||This thesis consists of two topics, including a single-ended disturb-free 5T load-less 4Kb SRAM, and the leakage current sensor and compensation circuit mainly designed for memories, e.g., the mentioned single-ended disturb-free 5T load-less SRAM.|
The first topic presents a single-ended disturb-free 5T load-less 4Kb SRAM. The single-ended load-less SRAM cell consist of 5 transistors, where a write assistant loop and an isolated wordline-controlled transistor (WLC) are integrated therewith. The proposed cell is proved to attain the smallest area and disturb-free during the memory access. A shared bitline inverter is included to boost the read access speed at the minimal expense of area cost. Furthermore, a build-in self-test (BIST) circuit is included in the memory for testable R/W access.

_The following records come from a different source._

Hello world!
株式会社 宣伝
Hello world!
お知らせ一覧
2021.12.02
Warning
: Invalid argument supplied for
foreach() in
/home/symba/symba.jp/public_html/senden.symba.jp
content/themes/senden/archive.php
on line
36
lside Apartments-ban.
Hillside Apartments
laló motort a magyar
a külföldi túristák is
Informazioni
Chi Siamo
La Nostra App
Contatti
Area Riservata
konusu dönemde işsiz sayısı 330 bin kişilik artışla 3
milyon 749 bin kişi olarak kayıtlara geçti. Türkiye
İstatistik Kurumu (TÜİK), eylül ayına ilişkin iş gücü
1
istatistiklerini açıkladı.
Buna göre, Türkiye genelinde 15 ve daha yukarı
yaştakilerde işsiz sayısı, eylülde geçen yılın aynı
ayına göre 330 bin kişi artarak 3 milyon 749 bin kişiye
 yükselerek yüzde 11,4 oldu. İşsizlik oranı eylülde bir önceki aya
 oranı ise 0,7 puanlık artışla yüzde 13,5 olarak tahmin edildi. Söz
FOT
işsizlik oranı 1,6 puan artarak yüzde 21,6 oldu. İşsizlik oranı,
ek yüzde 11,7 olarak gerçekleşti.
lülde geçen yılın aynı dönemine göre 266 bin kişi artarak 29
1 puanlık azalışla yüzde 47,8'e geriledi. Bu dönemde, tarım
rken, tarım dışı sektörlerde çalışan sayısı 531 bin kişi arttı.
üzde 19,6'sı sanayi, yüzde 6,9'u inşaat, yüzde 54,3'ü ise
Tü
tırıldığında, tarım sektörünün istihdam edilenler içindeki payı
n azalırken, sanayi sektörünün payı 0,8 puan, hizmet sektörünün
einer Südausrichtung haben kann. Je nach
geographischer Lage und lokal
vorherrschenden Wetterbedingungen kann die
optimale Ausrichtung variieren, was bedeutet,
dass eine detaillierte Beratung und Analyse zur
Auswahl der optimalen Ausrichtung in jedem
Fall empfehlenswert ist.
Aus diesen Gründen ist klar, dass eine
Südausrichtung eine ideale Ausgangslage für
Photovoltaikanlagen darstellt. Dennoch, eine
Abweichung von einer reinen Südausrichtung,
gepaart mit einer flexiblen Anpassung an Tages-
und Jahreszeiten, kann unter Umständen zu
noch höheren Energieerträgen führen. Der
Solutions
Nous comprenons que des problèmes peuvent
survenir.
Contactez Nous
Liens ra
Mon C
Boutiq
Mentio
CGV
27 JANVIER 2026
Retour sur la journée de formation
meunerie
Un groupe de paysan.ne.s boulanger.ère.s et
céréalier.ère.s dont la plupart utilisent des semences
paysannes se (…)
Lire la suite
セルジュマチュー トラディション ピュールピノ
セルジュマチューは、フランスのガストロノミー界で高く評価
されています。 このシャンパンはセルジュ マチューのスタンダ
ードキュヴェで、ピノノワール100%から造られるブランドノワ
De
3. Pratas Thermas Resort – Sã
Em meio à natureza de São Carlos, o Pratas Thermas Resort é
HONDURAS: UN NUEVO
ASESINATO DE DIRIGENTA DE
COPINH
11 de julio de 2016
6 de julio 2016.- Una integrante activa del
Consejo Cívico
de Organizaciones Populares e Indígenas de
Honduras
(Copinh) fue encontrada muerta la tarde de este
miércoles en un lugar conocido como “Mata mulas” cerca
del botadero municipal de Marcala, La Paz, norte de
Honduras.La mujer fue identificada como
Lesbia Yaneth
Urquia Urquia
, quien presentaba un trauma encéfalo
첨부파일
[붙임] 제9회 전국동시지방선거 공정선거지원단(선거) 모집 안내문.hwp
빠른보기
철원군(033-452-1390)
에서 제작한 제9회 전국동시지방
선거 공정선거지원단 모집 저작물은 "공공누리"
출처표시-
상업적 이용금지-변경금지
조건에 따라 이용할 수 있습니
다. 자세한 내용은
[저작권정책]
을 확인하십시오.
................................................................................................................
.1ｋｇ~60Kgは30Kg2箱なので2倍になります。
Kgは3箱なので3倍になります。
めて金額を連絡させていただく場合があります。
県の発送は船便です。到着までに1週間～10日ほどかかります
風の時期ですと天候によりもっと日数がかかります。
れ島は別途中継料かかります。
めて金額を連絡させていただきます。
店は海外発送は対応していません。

Based on the on-silicon measurements, the proposed 5T 4Kb SRAM shows superior performance in terms of power per access after normalization of the technology parameters.
The second topic discloses a leakage current sensor and compensation circuit, consisting of a SRAM cell model, a reference voltage circuit, a comparator and the compensation circuit. The circuit is implemented in the mentioned single-ended disturb-free 5T load-less 1Kb SRAM. When the leakage current seriously endangers the state of the data bit, the sensor will notify a warning message to the compensation circuit and wake it up to refresh the corresponding bit. This circuit is proven to reduce 27.86% of the power consumption and boost 36.68 % of the speed during read access based on all-PVT-corner post-layout simulations results.